_Exercise brief:_ Which lines in the records below contain the word "مواضيع"? Copy each of them.

_Stored data:_
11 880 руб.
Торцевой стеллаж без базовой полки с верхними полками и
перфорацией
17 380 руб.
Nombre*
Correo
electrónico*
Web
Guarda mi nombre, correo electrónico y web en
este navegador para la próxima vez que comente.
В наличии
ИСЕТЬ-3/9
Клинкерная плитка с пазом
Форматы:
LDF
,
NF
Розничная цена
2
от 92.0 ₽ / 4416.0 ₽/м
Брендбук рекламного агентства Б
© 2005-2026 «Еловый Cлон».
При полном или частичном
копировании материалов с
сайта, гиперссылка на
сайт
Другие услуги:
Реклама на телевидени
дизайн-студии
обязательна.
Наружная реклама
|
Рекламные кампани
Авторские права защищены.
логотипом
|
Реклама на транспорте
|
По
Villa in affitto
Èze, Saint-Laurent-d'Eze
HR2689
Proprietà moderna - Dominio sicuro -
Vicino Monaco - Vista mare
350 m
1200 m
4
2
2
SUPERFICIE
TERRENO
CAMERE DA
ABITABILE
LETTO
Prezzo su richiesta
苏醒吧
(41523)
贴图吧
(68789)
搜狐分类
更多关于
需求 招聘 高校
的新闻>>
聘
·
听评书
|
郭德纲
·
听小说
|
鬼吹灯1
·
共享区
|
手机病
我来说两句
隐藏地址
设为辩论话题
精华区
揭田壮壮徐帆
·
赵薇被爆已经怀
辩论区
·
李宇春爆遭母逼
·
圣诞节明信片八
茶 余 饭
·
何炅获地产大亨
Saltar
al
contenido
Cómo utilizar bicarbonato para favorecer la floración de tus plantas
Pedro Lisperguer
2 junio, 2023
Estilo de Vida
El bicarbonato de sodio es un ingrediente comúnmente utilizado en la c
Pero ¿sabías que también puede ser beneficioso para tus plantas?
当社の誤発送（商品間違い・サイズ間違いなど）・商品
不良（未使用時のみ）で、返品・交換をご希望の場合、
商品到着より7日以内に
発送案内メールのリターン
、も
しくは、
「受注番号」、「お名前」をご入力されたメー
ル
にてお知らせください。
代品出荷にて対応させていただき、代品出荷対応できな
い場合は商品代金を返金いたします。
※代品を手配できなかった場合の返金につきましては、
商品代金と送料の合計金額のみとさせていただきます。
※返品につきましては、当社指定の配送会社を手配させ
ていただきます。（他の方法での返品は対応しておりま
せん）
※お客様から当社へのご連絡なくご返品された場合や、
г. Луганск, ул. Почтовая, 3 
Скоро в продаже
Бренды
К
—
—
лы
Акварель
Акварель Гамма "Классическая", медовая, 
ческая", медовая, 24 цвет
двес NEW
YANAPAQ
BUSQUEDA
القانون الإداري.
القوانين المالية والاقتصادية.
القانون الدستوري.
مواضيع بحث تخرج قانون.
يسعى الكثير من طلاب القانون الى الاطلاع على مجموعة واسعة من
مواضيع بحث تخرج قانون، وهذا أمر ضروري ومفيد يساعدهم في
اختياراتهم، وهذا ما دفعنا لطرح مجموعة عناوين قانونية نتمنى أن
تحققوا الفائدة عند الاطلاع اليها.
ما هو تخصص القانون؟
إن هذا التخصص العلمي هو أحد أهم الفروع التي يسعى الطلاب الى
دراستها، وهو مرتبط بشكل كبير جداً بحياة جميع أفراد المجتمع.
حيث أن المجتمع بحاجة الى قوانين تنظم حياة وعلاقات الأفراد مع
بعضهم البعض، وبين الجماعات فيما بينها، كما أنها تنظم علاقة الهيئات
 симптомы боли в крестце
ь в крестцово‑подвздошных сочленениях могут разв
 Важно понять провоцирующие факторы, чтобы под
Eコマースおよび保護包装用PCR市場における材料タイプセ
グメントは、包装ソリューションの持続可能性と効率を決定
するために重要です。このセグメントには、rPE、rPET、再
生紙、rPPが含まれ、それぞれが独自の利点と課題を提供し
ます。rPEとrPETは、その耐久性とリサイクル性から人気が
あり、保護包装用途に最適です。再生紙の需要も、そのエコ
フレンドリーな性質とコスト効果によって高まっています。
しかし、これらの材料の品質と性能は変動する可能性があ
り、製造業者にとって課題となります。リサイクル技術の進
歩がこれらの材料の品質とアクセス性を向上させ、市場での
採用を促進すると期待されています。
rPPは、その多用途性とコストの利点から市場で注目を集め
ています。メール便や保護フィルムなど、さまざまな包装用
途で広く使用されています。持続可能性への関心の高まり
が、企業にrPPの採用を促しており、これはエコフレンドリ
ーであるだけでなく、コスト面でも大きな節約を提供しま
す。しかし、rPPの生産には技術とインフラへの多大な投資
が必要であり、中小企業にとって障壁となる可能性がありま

_Your solution:_
مواضيع بحث تخرج قانون.
مواضيع بحث تخرج قانون، وهذا أمر ضروري ومفيد يساعدهم في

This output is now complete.